First, take a look at tcpdump/libpcap, the ancient and definitely definitive piece of code for monitoring IP packets. That'll give you a heads-up on how different packets are structured and what the different bits of structure mean.
Secondly, play around with the source for nmap. That shows you how portscans work, how fingerprints of OS' can be taken, and other good stuff.
Third, grab a copy of routed, a simple RIP router daemon. Why, you might ask? Security gurus might have an idea of what I'm up to. So, if you want to be an IP guru, you might want to make a few educated guesses. After all, the information is all contained above.
Fourth, grab hold of a few "less common" network tools. bing is kinda neat. There's some nice stuff in RAToolSet, too. I'm not just suggesting these for my health, they do actually have a value.
Lastly, go to SecurityFocus, or one of these other specialist on-line sites, and dig up everything you can find on honeypots.
Ok, now an explanation as to what is going on, here.
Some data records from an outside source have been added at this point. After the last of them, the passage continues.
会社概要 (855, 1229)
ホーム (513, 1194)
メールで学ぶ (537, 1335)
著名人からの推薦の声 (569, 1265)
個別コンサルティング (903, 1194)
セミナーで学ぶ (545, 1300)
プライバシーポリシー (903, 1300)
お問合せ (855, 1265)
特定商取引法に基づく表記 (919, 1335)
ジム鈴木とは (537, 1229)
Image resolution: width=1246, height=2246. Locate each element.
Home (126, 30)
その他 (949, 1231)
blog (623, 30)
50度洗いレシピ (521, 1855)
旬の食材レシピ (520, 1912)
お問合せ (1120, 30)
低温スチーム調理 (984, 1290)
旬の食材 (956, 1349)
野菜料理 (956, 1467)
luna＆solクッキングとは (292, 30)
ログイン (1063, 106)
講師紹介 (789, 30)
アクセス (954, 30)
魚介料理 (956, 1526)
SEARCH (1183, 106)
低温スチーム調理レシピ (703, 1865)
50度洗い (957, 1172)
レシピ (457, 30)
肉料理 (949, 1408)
Once you understand how to intercept packets, and/or inject them, you're in a strong position to protect yourself from any wanna-be intruders.
By learning how to massage the fingerprints of an OS, you can also learn how to send back misleading information to those who are interested in scanning your box. By this point, you can tell any would-be cracker whatever you wish.
The less-used tools can help identify the intruder, even if the intruder's computer is un-pingable. There still has to be router traffic, to tell the Internet where that machine is. There still has to be an AS number for that particular segment of the network. If you're -REALLY- lucky, someone may have set a nearby router to report its geographic location.
Finally, the bit the A-TEAM loved to do, on those cheesy TV shows. You set a trap. A honey-pot. In short, you set up something SO inviting, that when the skript-kiddies detect it, they'll plunge in. And then you've got them.
It doesn't have to be painful for them, it just needs to be (a) a way to keep them out of your hair, whilst you're doing real stuff, and/or (b) a learning-experience, on why not to be malicious to others.